Dernier épisode en date dans l’affaire Nexperia, cette entreprise de puces électroniques néerlandaise propriété d’un géant chinois. Depuis trois mois, la société est la cible d’un conflit entre la Chine et l’Europe. Les Pays-Bas ont décidé de prendre le contrôle de la société en septembre dernier, invoquant la « sécurité économique de l’Europe », au grand dam de Pékin. Une audience décisive a lieu ce mercredi 14 janvier, qui pourrait impacter les industries de l’automobile européennes.

Qui contrôlera Nexperia, ce fabricant de semi-conducteurs néerlandais au propriétaire chinois ? Ce mercredi 14 janvier a lieu une audience décisive pour l’industrie automobile européenne. Un tribunal néerlandais déterminera s’il faut, oui ou non, ouvrir une enquête après l’affaire Nexperia, ce fabricant de semi-conducteurs utilisés dans de nombreuses chaînes d’approvisionnement, qui a fait la Une des médias en octobre dernier.

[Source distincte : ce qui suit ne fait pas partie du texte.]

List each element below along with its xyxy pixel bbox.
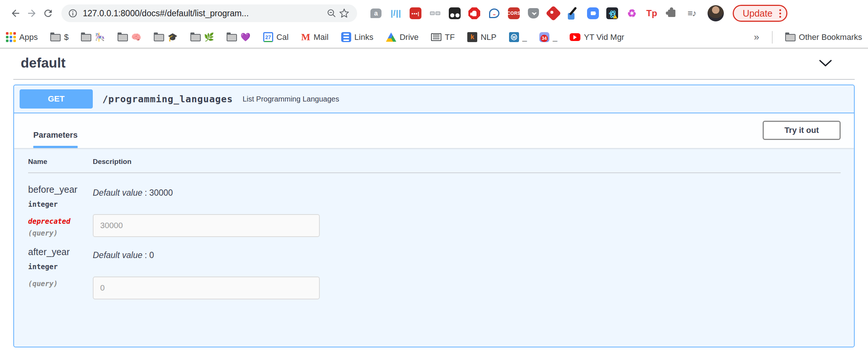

Trois mois plus tôt, la Haye annonçait une mesure exceptionnelle et inédite : la prise de contrôle de Nexperia, une société basée aux Pays-Bas, mais au propriétaire chinois. La décision aurait été prise pour garantir que suffisamment de puces restent en Europe. Selon les Pays-Bas, il fallait éviter, coûte que coûte, que les produits fabriqués par Nexperia ne deviennent « indisponibles en cas d’urgence ». Cette entreprise, qui appartient au groupe technologique chinois Wingtech depuis 2019, fabrique des composants essentiels pour l’industrie automobile européenne et l’électronique grand public : des puces électroniques. Ces semi-conducteurs dits traditionnels sont utilisés pour alimenter les systèmes de contrôle des véhicules de BMW, de Volkswagen et de bien d’autres.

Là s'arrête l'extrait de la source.